- _RECORDS_:

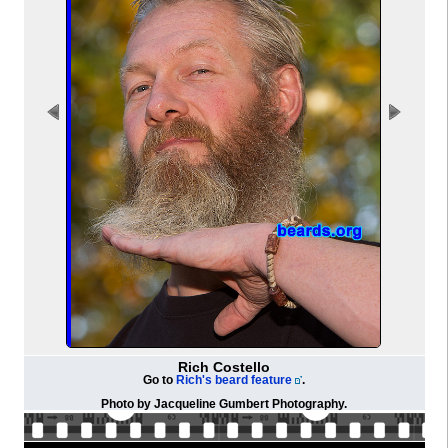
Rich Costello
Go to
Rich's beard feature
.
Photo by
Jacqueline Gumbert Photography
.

* * *

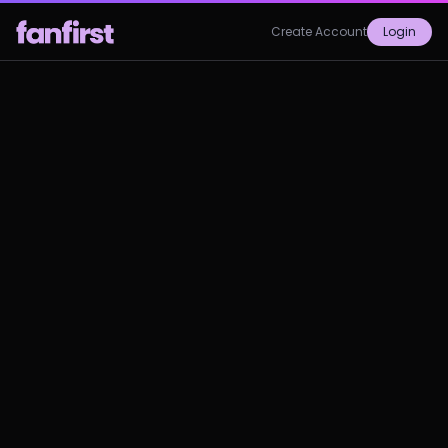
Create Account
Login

...

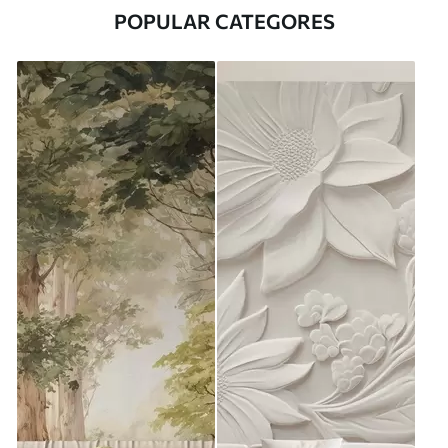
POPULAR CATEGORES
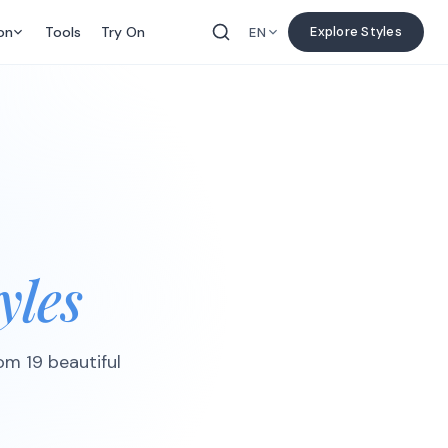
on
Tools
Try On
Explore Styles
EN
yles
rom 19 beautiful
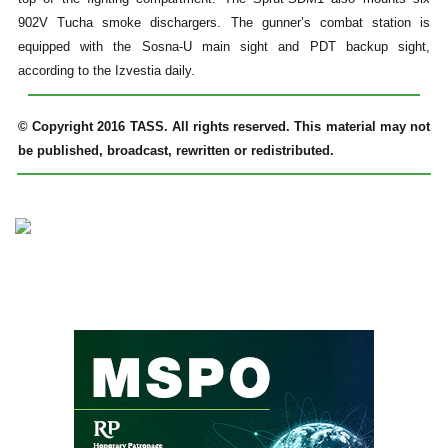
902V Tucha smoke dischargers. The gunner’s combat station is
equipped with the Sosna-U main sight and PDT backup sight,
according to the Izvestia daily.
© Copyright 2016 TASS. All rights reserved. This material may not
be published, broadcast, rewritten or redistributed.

- _WHAT THE EXERCISE ASKS_: Send back exactly the lines of the listing above starting at the one with "equipped with the" and ending at the one with "be published, broadcast, rewritten", inclusive, and no others.

- _ANSWER BOX_:
equipped with the Sosna-U main sight and PDT backup sight,
according to the Izvestia daily.
© Copyright 2016 TASS. All rights reserved. This material may not
be published, broadcast, rewritten or redistributed.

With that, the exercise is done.